_Exercise inputs_.
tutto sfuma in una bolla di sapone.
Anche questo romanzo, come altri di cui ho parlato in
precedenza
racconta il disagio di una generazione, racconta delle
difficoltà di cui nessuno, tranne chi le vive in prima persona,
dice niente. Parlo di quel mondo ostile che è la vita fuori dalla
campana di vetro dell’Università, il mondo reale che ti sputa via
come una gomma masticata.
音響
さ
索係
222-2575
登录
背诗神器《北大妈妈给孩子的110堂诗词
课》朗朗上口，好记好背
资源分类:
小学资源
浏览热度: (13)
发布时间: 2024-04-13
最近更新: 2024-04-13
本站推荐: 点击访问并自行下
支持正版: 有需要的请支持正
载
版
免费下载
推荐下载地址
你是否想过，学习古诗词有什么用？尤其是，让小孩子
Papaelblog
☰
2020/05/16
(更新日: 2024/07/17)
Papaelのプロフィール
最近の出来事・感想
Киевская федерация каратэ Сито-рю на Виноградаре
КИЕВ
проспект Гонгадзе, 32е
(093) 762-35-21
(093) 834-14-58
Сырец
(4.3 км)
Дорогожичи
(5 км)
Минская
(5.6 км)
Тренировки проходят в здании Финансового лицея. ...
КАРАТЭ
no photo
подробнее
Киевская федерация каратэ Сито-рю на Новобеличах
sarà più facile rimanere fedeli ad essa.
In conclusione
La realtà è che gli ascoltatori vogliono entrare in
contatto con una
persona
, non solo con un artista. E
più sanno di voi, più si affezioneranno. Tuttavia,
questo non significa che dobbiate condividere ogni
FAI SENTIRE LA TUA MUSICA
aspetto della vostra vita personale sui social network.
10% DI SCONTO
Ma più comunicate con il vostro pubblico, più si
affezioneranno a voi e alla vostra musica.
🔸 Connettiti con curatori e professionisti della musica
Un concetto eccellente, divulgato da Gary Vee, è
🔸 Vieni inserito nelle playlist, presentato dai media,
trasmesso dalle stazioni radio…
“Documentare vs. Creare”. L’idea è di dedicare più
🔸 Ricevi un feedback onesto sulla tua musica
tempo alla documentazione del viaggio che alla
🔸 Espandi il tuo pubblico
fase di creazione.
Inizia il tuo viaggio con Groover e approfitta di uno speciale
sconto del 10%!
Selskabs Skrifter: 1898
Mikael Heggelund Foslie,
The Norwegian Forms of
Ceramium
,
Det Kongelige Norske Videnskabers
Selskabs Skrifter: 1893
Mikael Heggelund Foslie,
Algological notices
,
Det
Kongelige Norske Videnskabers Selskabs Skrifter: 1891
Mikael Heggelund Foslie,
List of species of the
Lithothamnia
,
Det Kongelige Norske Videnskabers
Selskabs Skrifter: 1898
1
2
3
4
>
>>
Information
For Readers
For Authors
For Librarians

_Work instructions_. Output the line containing "Lithothamnia" and every line after it through the final line of the records above, exactly as written and nothing else.

_Answer to the problem_.
Lithothamnia
,
Det Kongelige Norske Videnskabers
Selskabs Skrifter: 1898
1
2
3
4
>
>>
Information
For Readers
For Authors
For Librarians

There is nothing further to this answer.